The double explosion in the port of Beirut on August 4 killed more than 200 people and injured nearly 7,000. Just days after the tragedy in the heart of the Lebanese capital, internet users posted videos attempting to prove that the detonation was caused by war missiles. Other posts claimed that the shape of the cloud following the explosion indicated that it was a nuclear attack. These claims, however, were quickly debunked by specialists.

This false information drew on the confusion of Lebanese authorities, who were still wavering on the origin of the explosion: Lebanese President Michel Aoun had himself raised the hypothesis of a bomb or missile, while the Lebanese government claimed that the explosion had been triggered by the burning of a stockpile of 2,750 tons of ammonium nitrate. 

Read on the Observers >> Misinformation spreads after Lebanon blast: Missile, drone, nuclear warhead?

 

False images of Australian wildfire impacts

The massive fires that ravaged Australia for several weeks in January 2020 killed more than 20 people and nearly 500 million animals.

On social networks, impressive images were spread, such as those of a family taking refuge under a jetty, a kangaroo saved from the fires by a woman, or a little girl holding a koala in her arms.

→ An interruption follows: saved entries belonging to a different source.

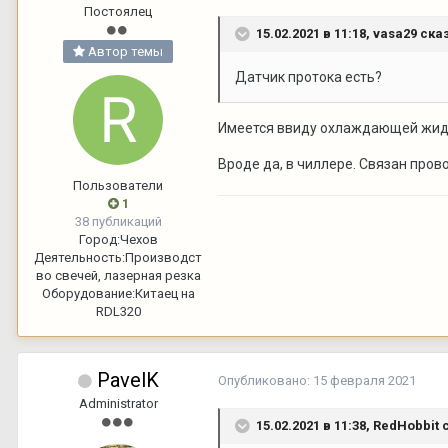
Постоялец
15.02.2021 в 11:18,
vasa29
сказ
Автор темы
Датчик протока есть?
Имеется ввиду охлаждающей жи
Вроде да, в чиллере. Связан пров
Пользователи
1
38 публикаций
Город:
Чехов
Деятельность:
Производст
во свечей, лазерная резка
Оборудование:
Китаец на
RDL320
PavelK
Опубликовано:
15 февраля 2021
Administrator
15.02.2021 в 11:38,
RedHobbit
с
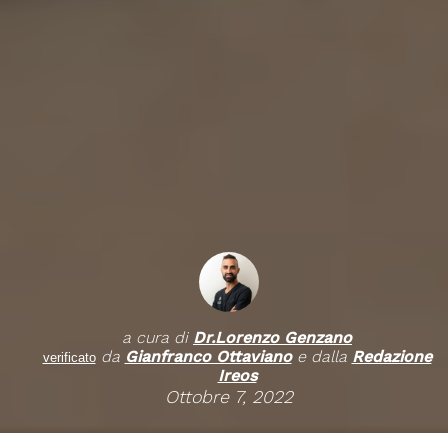
a cura di
Dr.
Lorenzo Genzano
da
Gianfranco Ottaviano
e dalla
Redazione
verificato
Ireos
Ottobre 7, 2022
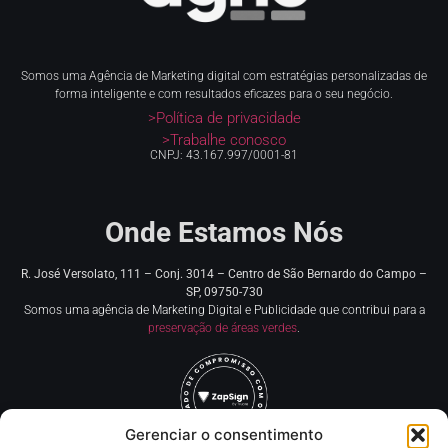
Somos uma Agência de Marketing digital com estratégias personalizadas de
forma inteligente e com resultados eficazes para o seu negócio.
>Política de privacidade
>Trabalhe conosco
CNPJ: 43.167.997/0001-81
Onde Estamos Nós
R. José Versolato, 111 – Conj. 3014 – Centro de
São Bernardo do Campo –
SP, 09750-730
Somos uma agência de Marketing Digital e Publicidade que contribui para a
preservação de áreas verdes
.
Gerenciar o consentimento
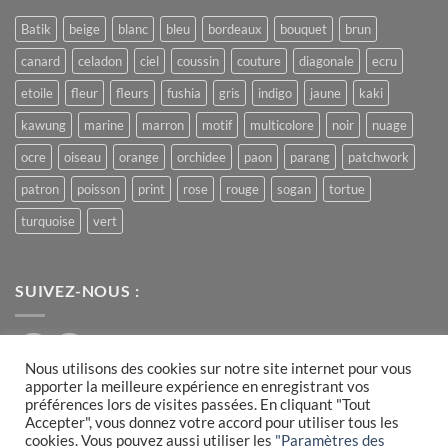
Batik
beige
blanc
bleu
bordeaux
bouquet
brun
canard
celadon
ciel
coussin
couture
diagonale
ecru
etoile
fleur
fleurs
fushia
gris
indigo
jaune
kaki
kawung
marine
marron
motif
multicolore
noir
nuage
ocre
oiseau
orange
orchidee
paon
parang
patchwork
patron
poisson
print
rose
rouge
sogan
tortue
turquoise
vert
SUIVEZ-NOUS :
Nous utilisons des cookies sur notre site internet pour vous
apporter la meilleure expérience en enregistrant vos
préférences lors de visites passées. En cliquant "Tout
Accepter", vous donnez votre accord pour utiliser tous les
Visa
PayPal
MasterCard
cookies. Vous pouvez aussi utiliser les
"Paramètres des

But these photos were all taken out of context or Photoshopped.

For example, the caption on the above image of a woman saving a kangaroo from the fires is false. This original video was actually posted on Instagram on January 1 by the editor-in-chief of InStyle magazine after she visited a kangaroo sanctuary in Australia. 

Read on the Observers >> Rescued koalas and kangaroos: five fake images from Australia's fires

 

Widespread election fraud during the US election?

The run-up to the November 3 US presidential elections were fraught with misinformation, from claims of organised election fraud by the eventual winner and President-elect Joe Biden to misleading images claiming that hundreds of mail-in ballots were thrown in dumpsters. Due to the coronavirus pandemic, the vote-by-mail option was a popular choice. States such as New Jersey, Vermont and California opened up absentee or mail-in voting more than a month before Election Day.

As the deadline approached, images of discarded ballots in a California dumpster were spread on social networks by pro-Donald Trump voters, in order to support the notion that some votes were not being counted. But this claim was contradicted by Sonoma County officials. These were old, empty envelopes, dating from the November 2018 election, thrown into recycling garbage cans, as the law allows.

Read on the Observers >> Debunked: Viral photographs do not show a thousand mail-in ballots in California dumpster

 

Fake images of Uighur persecution

From the end of 2019 to early January 2020, numerous videos supposedly showing cases of torture, ill-treatment and arrests of China’s Uighur Muslim minority in the Xinjiang region circulated on social networks. But many of these posts shared false claims.

For example, a video shared on Instagram showed three men, filmed on the ground, almost naked, being whipped. The German account that published it implied in the caption that the video portrayed Uighurs in China.

Screengrab of a video posted by @das_erwachen on Instagram on December 10. The publication has since been deleted.
Screengrab of a video posted by @das_erwachen on Instagram on December 10. The publication has since been deleted. © Instagram

In reality, this video dates from 2017 and was filmed in Indonesia. It is difficult to know exactly what happened, but according to several Indonesian media outlets, the footage shows the beating of three teenagers suspected of theft.

According to the United Nations, nearly one million Uighurs are detained in detention camps in the Xinjiang region. Alfred Erkin, a pro-Uighur activist, explained to the FRANCE 24 Observers team that these false images could discredit the community's struggle.